Digital twin and real-time insights. AI is used to mine multi-source data to build a digital twin model covering the full process of production, transmission, and consumption, enabling real-time monitoring of energy system status and supporting precise operations.

Equipment and Dispatch Optimization

Intelligent prediction and collaborative efficiency improvement. Machine learning is used to analyze equipment data to predict faults, data from multiple operational links are integrated to enable sharing and collaboration, and energy dispatch is optimized. AI is also used to explore energy efficiency potential and drive dual improvements in energy efficiency and operational safety.

Enterprise Efficiency Breakthrough

Data empowerment to break through barriers and improve efficiency. With the support of precise data from the platform, energy enterprises are assisted in breaking through technical bottlenecks in utilization efficiency, tackling key technical challenges in a targeted manner, and accelerating the process of efficiency improvement.

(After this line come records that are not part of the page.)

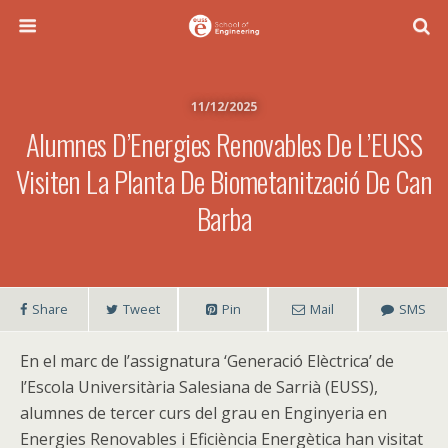
11/12/2025
Alumnes D’Energies Renovables De L’EUSS
Visiten La Planta De Biometanització De Can
Barba
Share
Tweet
Pin
Mail
SMS
En el marc de l’assignatura ‘Generació Elèctrica’ de
l’Escola Universitària Salesiana de Sarrià (EUSS),
alumnes de tercer curs del grau en Enginyeria en
Energies Renovables i Eficiència Energètica han visitat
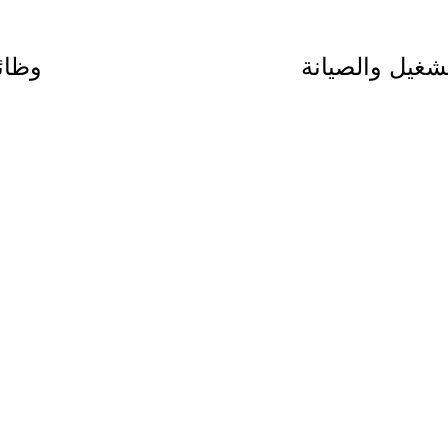
غيل والصيانة
وظائ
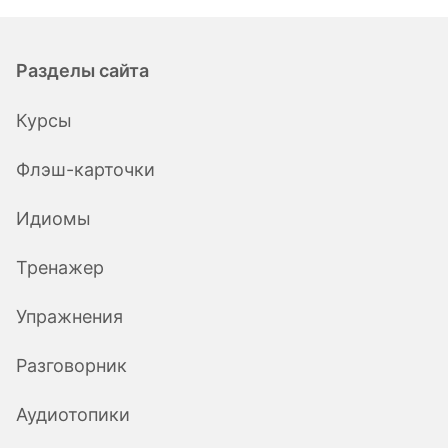
Разделы сайта
Курсы
Флэш-карточки
Идиомы
Тренажер
Упражнения
Разговорник
Аудиотопики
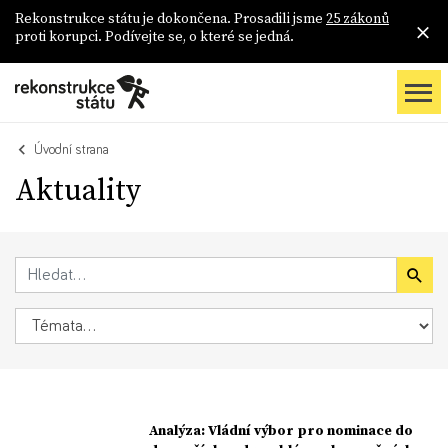
Rekonstrukce státu je dokončena. Prosadili jsme
25 zákonů
proti korupci. Podívejte se, o které se jedná.
Úvodní strana
Aktuality
Analýza: Vládní výbor pro nominace do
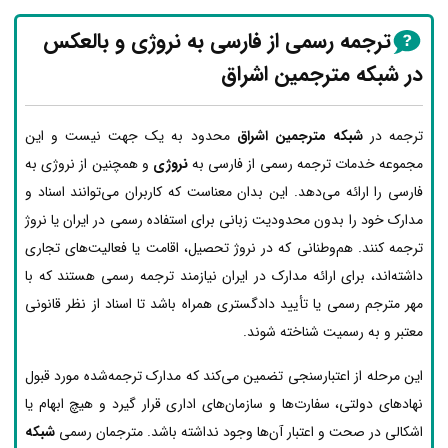
ترجمه رسمی از فارسی به نروژی و بالعکس
در شبکه مترجمین اشراق
ترجمه در
شبکه مترجمین اشراق
محدود به یک جهت نیست و این
مجموعه خدمات ترجمه رسمی از فارسی به
نروژی
و همچنین از نروژی به
فارسی را ارائه می‌دهد. این بدان معناست که کاربران می‌توانند اسناد و
مدارک خود را بدون محدودیت زبانی برای استفاده رسمی در ایران یا نروژ
ترجمه کنند. هم‌وطنانی که در نروژ تحصیل، اقامت یا فعالیت‌های تجاری
داشته‌اند، برای ارائه مدارک در ایران نیازمند ترجمه رسمی هستند که با
مهر مترجم رسمی یا تأیید دادگستری همراه باشد تا اسناد از نظر قانونی
معتبر و به رسمیت شناخته شوند.
این مرحله از اعتبارسنجی تضمین می‌کند که مدارک ترجمه‌شده مورد قبول
نهادهای دولتی، سفارت‌ها و سازمان‌های اداری قرار گیرد و هیچ ابهام یا
اشکالی در صحت و اعتبار آن‌ها وجود نداشته باشد. مترجمان رسمی
شبکه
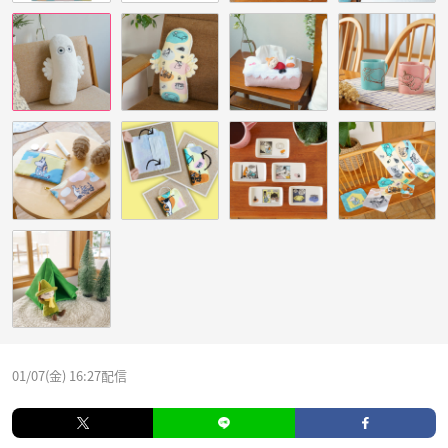
01/07(金) 16:27配信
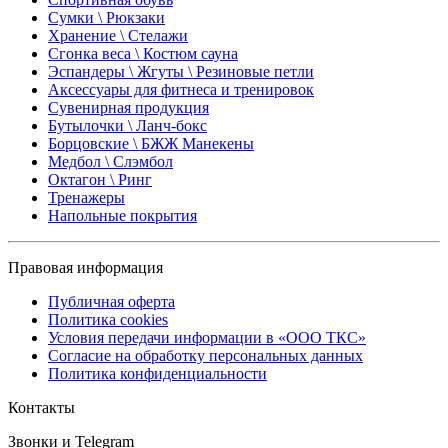
Сумки \ Рюкзаки
Хранение \ Стелажи
Сгонка веса \ Костюм сауна
Эспандеры \ Жгуты \ Резиновые петли
Аксессуары для фитнеса и тренировок
Сувенирная продукция
Бутылочки \ Ланч-бокс
Борцовские \ БЖЖ Манекены
Медбол \ Слэмбол
Октагон \ Ринг
Тренажеры
Напольные покрытия
Правовая информация
Публичная оферта
Политика cookies
Условия передачи информации в «ООО ТКС»
Согласие на обработку персональных данных
Политика конфиденциальности
Контакты
Звонки и Telegram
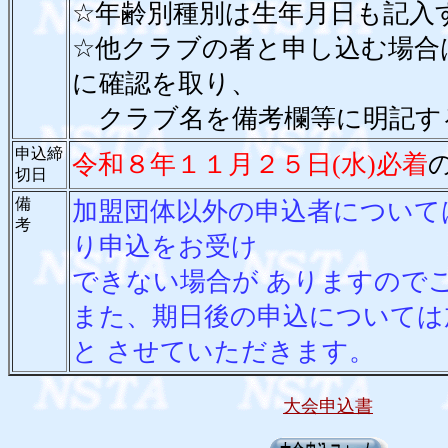
☆年齢別種別は生年月日も記入
☆他クラブの者と申し込む場合
に確認を取り、
クラブ名を備考欄等に明記す
申込締
令和８年１１月２５日(水)必着
切日
備
加盟団体以外の申込者について
考
り申込をお受け
できない場合が ありますので
また、期日後の申込については
と させていただきます。
大会申込書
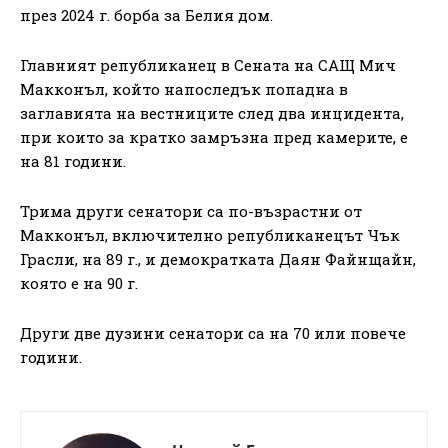
през 2024 г. борба за Белия дом.
Главният републиканец в Сената на САЩ Мич
Макконъл, който напоследък попадна в
заглавията на вестниците след два инцидента,
при които за кратко замръзна пред камерите, е
на 81 години.
Трима други сенатори са по-възрастни от
Макконъл, включително републиканецът Чък
Грасли, на 89 г., и демократката Даян Файнщайн,
която е на 90 г.
Други две дузини сенатори са на 70 или повече
години.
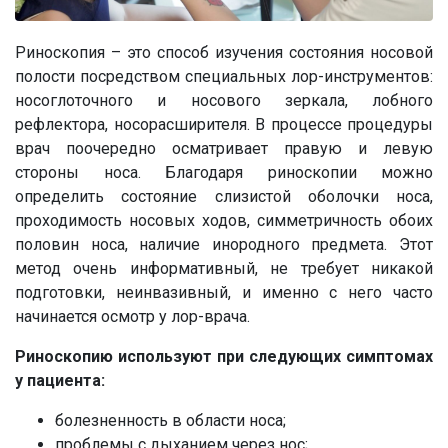
Риноскопия – это способ изучения состояния носовой
полости посредством специальных лор-инструментов:
носоглоточного и носового зеркала, лобного
рефлектора, носорасширителя. В процессе процедуры
врач поочередно осматривает правую и левую
стороны носа. Благодаря риноскопии можно
определить состояние слизистой оболочки носа,
проходимость носовых ходов, симметричность обоих
половин носа, наличие инородного предмета. Этот
метод очень информативный, не требует никакой
подготовки, неинвазивный, и именно с него часто
начинается осмотр у лор-врача.
Риноскопию используют при следующих симптомах
у пациента:
болезненность в области носа;
проблемы с дыханием через нос;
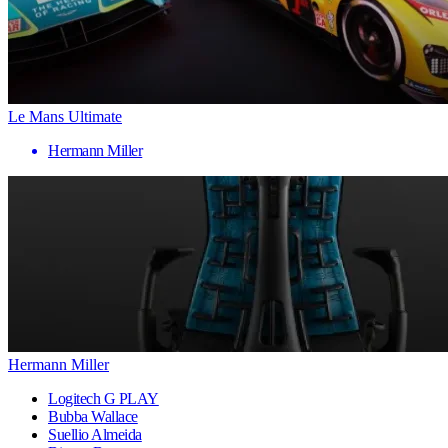
Le Mans Ultimate
Hermann Miller
Hermann Miller
Logitech G PLAY
Bubba Wallace
Suellio Almeida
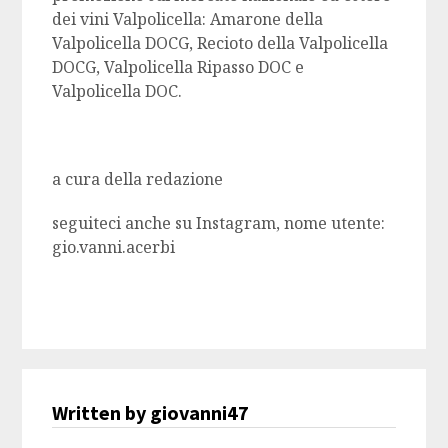
dei vini Valpolicella: Amarone della
Valpolicella DOCG, Recioto della Valpolicella
DOCG, Valpolicella Ripasso DOC e
Valpolicella DOC.
a cura della redazione
seguiteci anche su Instagram, nome utente:
gio.vanni.acerbi
Written by giovanni47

Data Standardization and Management

Unified standards to improve quality and efficiency. Through data aggregation and standardized governance, highly available data assets are built, quality and security control mechanisms are established, and systematic data management and operational capabilities are formed, laying a solid foundation for data-driven business.

Data Sharing Capability

Open sharing to enable data circulation. Through a unified data asset portal, data assets can be conveniently queried, acquired, and distributed. Under the premise of security and compliance, cross-departmental and cross-domain data sharing and exchange are realized, comprehensively improving data utilization efficiency and the level of business collaboration.